Nathan - emailed you, but the message got bounced back as an invalid address. 

Anyway, I don't have any specific people in mind, just think that you might get more traction by teaming with TU and other Sportsmen groups like Rocky Mountian elk Foundation. There was recently a rally sponsored by TU to preserve upper C flows. 

I understand now that "features" of some kind need to be built to provide beneficial use in order to protect the water rights secured by Grand County. Looking at it from that perspective, I can see that it would be beneficial economically and environmentally for Grand County to secure the rights by developing some part of the Upper C.


----------



## nathanfey (Jun 7, 2006)

caspermike said:


> Colorado is backwards as that's why the water flows backwards there


 Agreed. but do you accept that, or do something to fix it?


----------



## nathanfey (Jun 7, 2006)

deepsouthpaddler said:


> Folks debating whether a dirt road should be a paved road, or whether the free camping will still be there are completely missing the point. The point is keeping the water there. You won't really care about the road or the camp spot if the water is all gone, and you don't run the river any more.



There is a public comment period under NEPA for any and all actions that are taken on public lands, including road building, trails, campgrounds and in-channel construction. We will all have a chance to provide our thoughts and comments in the permitting phase. 

Id like to steer us back to the task here:
Right now, we need your help in showing support for use of boatable streamflows (and healthier environmental flows), beyond Labor day.

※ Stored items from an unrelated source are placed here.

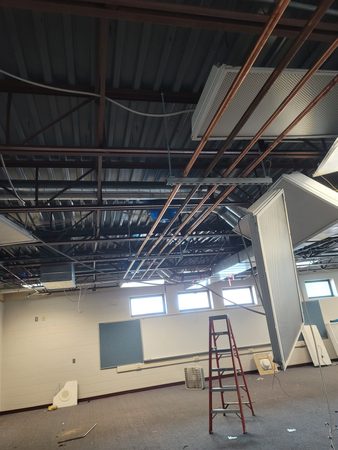 Where is `edge of floor`? edge of floor is located at coordinates (91, 398). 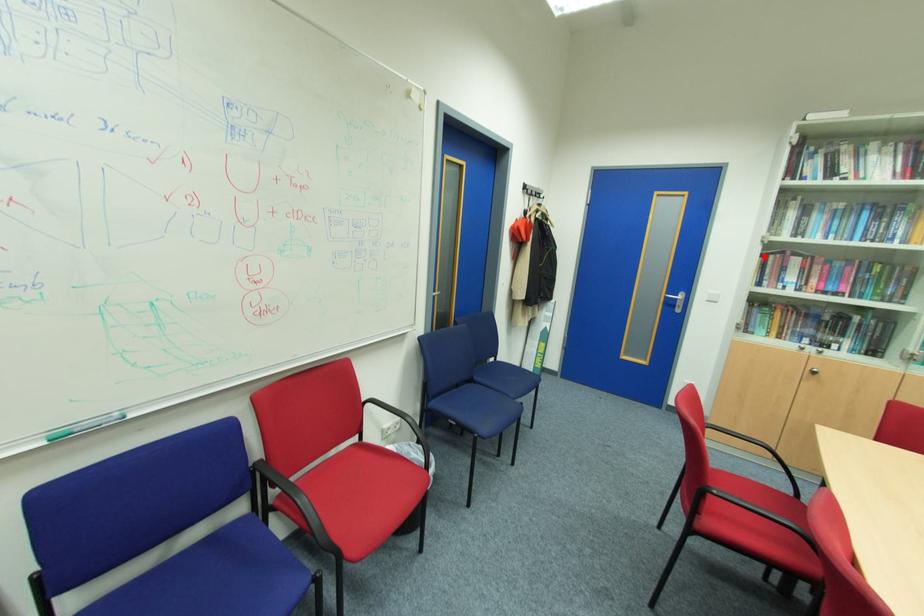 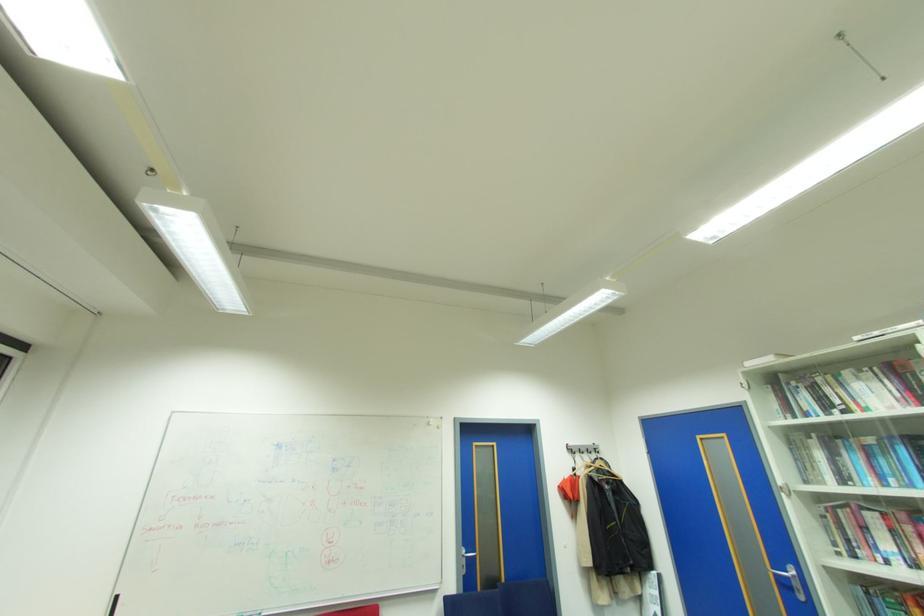 Question: I am providing you with two images of the same scene from different viewpoints. Given a red point in image1, look at the same physical point in image2. Is it:

Choices:
 (A) Closer to the viewpoint
 (B) Farther from the viewpoint

Answer: (A) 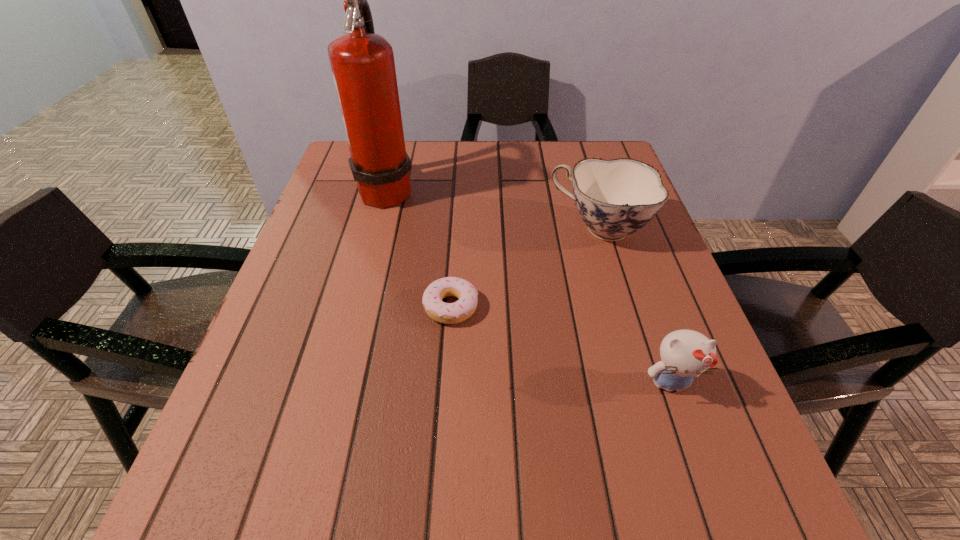 Locate an element on the screen. the tallest object is located at coordinates (362, 62).

Locate an element on the screen. Image resolution: width=960 pixels, height=540 pixels. the leftmost object is located at coordinates (362, 62).

Identify the location of chinaware. The width and height of the screenshot is (960, 540). (615, 198).

Locate an element on the screen. the nearest object is located at coordinates (685, 354).

This screenshot has width=960, height=540. Find the location of `the third object from right to left`. the third object from right to left is located at coordinates (447, 313).

Identify the location of the third farthest object. (447, 313).

You are a GUI agent. You are given a task and a screenshot of the screen. Output one action in this format:
    pyautogui.click(x=<x>, y=<y>)
    Task: Click on the blank space located 0.340m at the nozzle of the fire extinguisher
    Image resolution: width=960 pixels, height=540 pixels.
    Given the screenshot: What is the action you would take?
    pyautogui.click(x=541, y=190)

Locate an element on the screen. The width and height of the screenshot is (960, 540). vacant position located 0.280m on the front of the chinaware is located at coordinates (640, 361).

The width and height of the screenshot is (960, 540). Find the location of `free space located 0.120m on the front-facing side of the kitten`. free space located 0.120m on the front-facing side of the kitten is located at coordinates (702, 476).

Locate an element on the screen. This screenshot has width=960, height=540. free location located on the back of the doughnut is located at coordinates (454, 253). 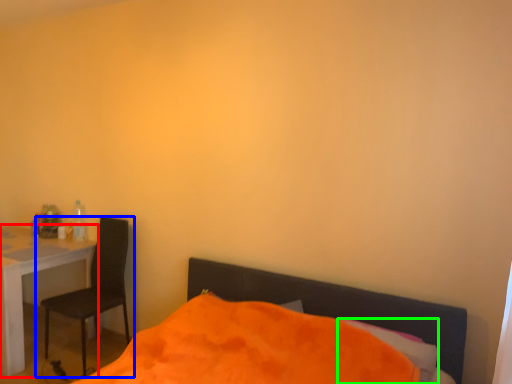 Question: Which object is the farthest from desk (highlighted by a red box)? Choose among these: chair (highlighted by a blue box) or pillow (highlighted by a green box).

Choices:
 (A) chair
 (B) pillow

Answer: (B) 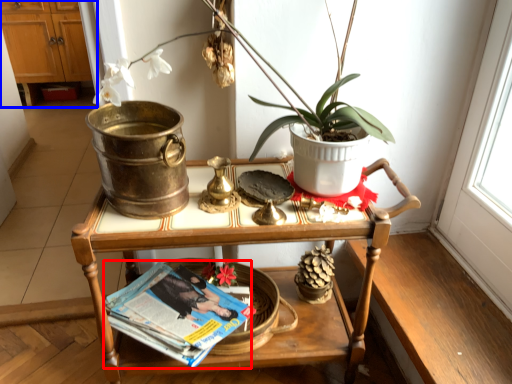 Question: Which of the following is the farthest to the observer, magazine (highlighted by a red box) or dresser (highlighted by a blue box)?

Choices:
 (A) magazine
 (B) dresser

Answer: (B) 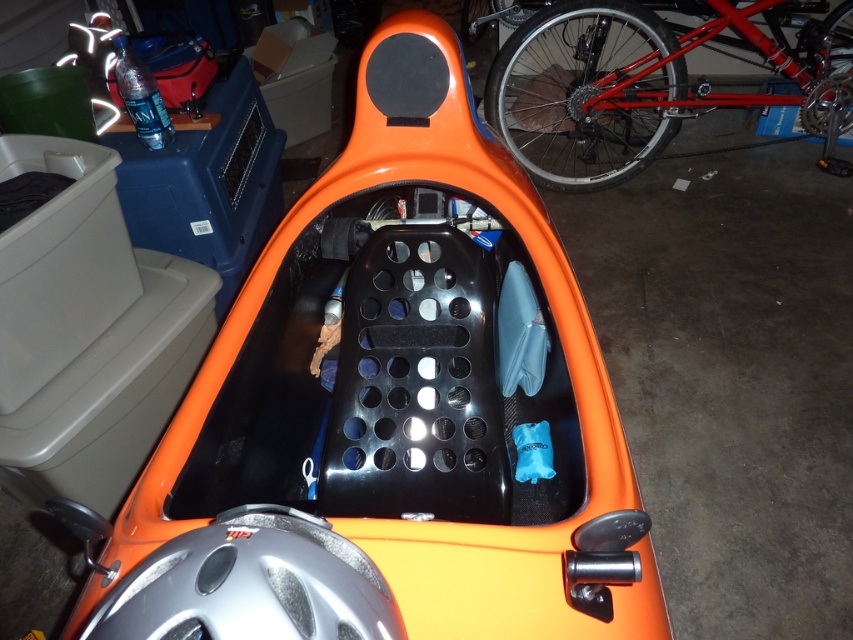 Question: Which point is farther to the camera?

Choices:
 (A) shiny red metal bicycle at upper right
 (B) orange glossy car at center
 (C) silver textured helmet at lower left
 (D) shiny metallic tire at upper right

Answer: (D)

Question: Is the position of orange glossy car at center less distant than that of shiny red metal bicycle at upper right?

Choices:
 (A) no
 (B) yes

Answer: (B)

Question: Is orange glossy car at center thinner than shiny red metal bicycle at upper right?

Choices:
 (A) no
 (B) yes

Answer: (B)

Question: Among these points, which one is nearest to the camera?

Choices:
 (A) pos(850,70)
 (B) pos(577,554)

Answer: (B)

Question: Which point is farther to the camera?

Choices:
 (A) shiny metallic tire at upper right
 (B) shiny red metal bicycle at upper right
 (C) silver textured helmet at lower left
 (D) orange glossy car at center

Answer: (A)

Question: Is orange glossy car at center further to the viewer compared to shiny red metal bicycle at upper right?

Choices:
 (A) yes
 (B) no

Answer: (B) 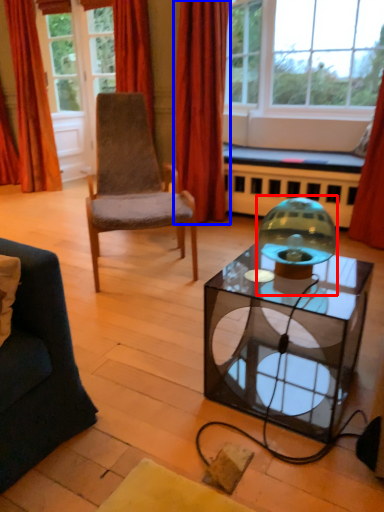 Question: Which of the following is the farthest to the observer, candle holder (highlighted by a red box) or curtain (highlighted by a blue box)?

Choices:
 (A) candle holder
 (B) curtain

Answer: (B) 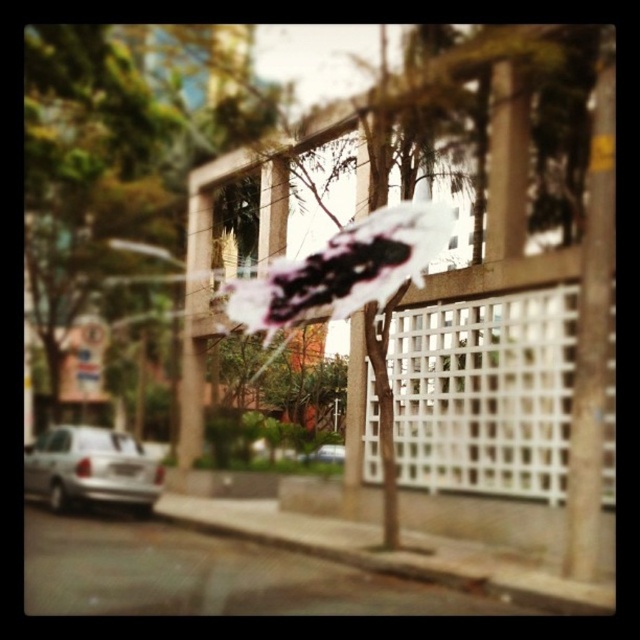 Who is positioned more to the right, white lattice fence at center or metallic pole at right?

metallic pole at right is more to the right.

Can you confirm if white lattice fence at center is shorter than metallic pole at right?

Yes.

The height and width of the screenshot is (640, 640). In order to click on white lattice fence at center in this screenshot , I will do `click(484, 394)`.

Which of these two, silver metallic car at lower left or silver metallic car at center, stands taller?

Standing taller between the two is silver metallic car at lower left.

You are a GUI agent. You are given a task and a screenshot of the screen. Output one action in this format:
    pyautogui.click(x=<x>, y=<y>)
    Task: Click on the silver metallic car at lower left
    The width and height of the screenshot is (640, 640).
    Given the screenshot: What is the action you would take?
    pyautogui.click(x=92, y=468)

Is white lattice fence at center positioned behind silver metallic car at center?

No, it is in front of silver metallic car at center.

Can you confirm if white lattice fence at center is taller than silver metallic car at center?

Correct, white lattice fence at center is much taller as silver metallic car at center.

What do you see at coordinates (484, 394) in the screenshot?
I see `white lattice fence at center` at bounding box center [484, 394].

This screenshot has height=640, width=640. What are the coordinates of `white lattice fence at center` in the screenshot? It's located at (484, 394). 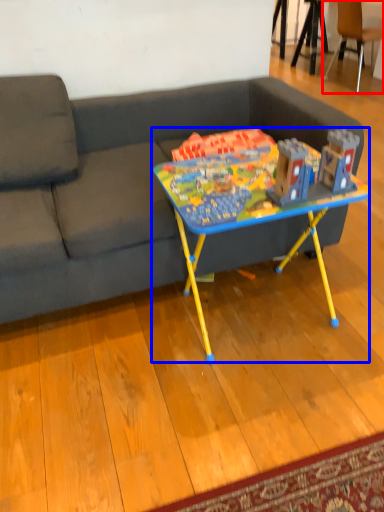 Question: Which object is closer to the camera taking this photo, chair (highlighted by a red box) or table (highlighted by a blue box)?

Choices:
 (A) chair
 (B) table

Answer: (B) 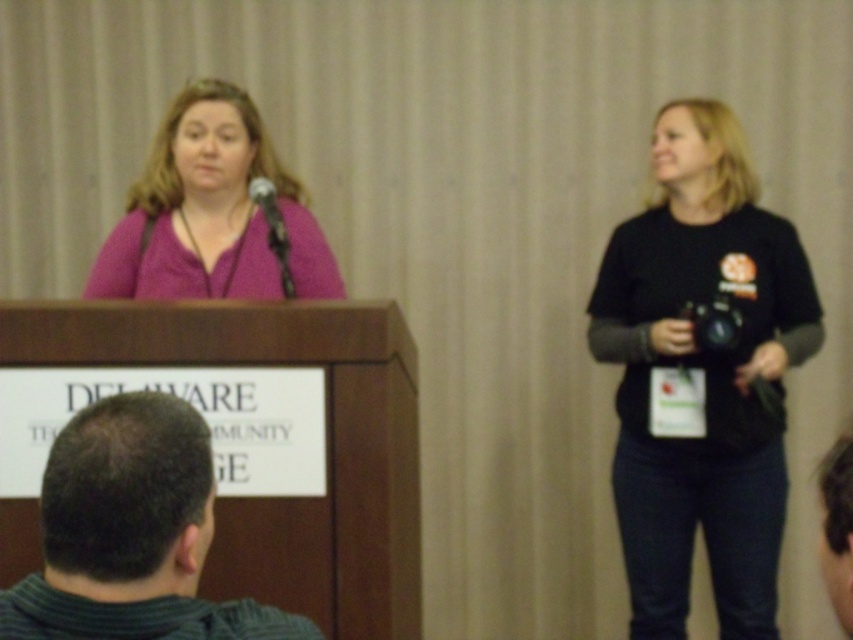 You are attending a conference and notice a speaker at the podium. There is also a person at point (x=700, y=376) in the image. What is the person at that coordinate wearing?

The person at point (x=700, y=376) is wearing a black matte shirt at right.

You are standing at the center of the image. Which direction should you move to find the dark green striped shirt at lower left?

The dark green striped shirt at lower left is located at point [131,532], which is to the left and slightly below the center of the image. Move towards the lower left direction to find it.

Opposition to the RICD filing and the Whitewater park (assume front range water providers) are making a case that paddlers dont care if the season extends into the fall, and that streamflows can drop back down to base-flow levels. 
- If you have comments on the overall project - save 'em. 
- IF you want to help protect streamflows in Gore and the Upper Colorado, send an email to Caroline.

Thanks for the discussion.


----------



## nathanfey (Jun 7, 2006)

CGM said:


> Nathan - emailed you, but the message got bounced back as an invalid address.


Seems I cant spell...
[email protected]


----------



## nathanfey (Jun 7, 2006)

admins, can we link these threads?

http://www.mountainbuzz.com/forums/...ts-for-gore-canyon-whitewater-park-34238.html


----------



## ~Bank (Jul 31, 2010)

Economics are everything...Money is the driving force for Grand County...Grand County wants to protect It's wildlife, recreation, and natural beauty. Most of us here in Grand County could not survive with out tourism. Our recreation district knows how to build skate parks, bike parks, and anything else that will insure tourism is here to stay. Building the park will make the water more valuable so Denver will have to pay more for the water when they want it. If all of us in grand county watered our yards 24/7 all year would the flows increase? Don't worry we are good at seeding spring clouds. I support anything and everything that makes economic sense. I am supportive of clustering the turists as close together as possible and charging them to do so...I hope we don't have to build a Manhattan in the village when they all show up to enjoy beautiful Grand County...


----------



## BoilermakerU (Mar 13, 2009)

CaroBradford said:


> ...This is NOT proposed as another launch for rafts although there will be good viewing for folks who just want to hang out and watch at both sites...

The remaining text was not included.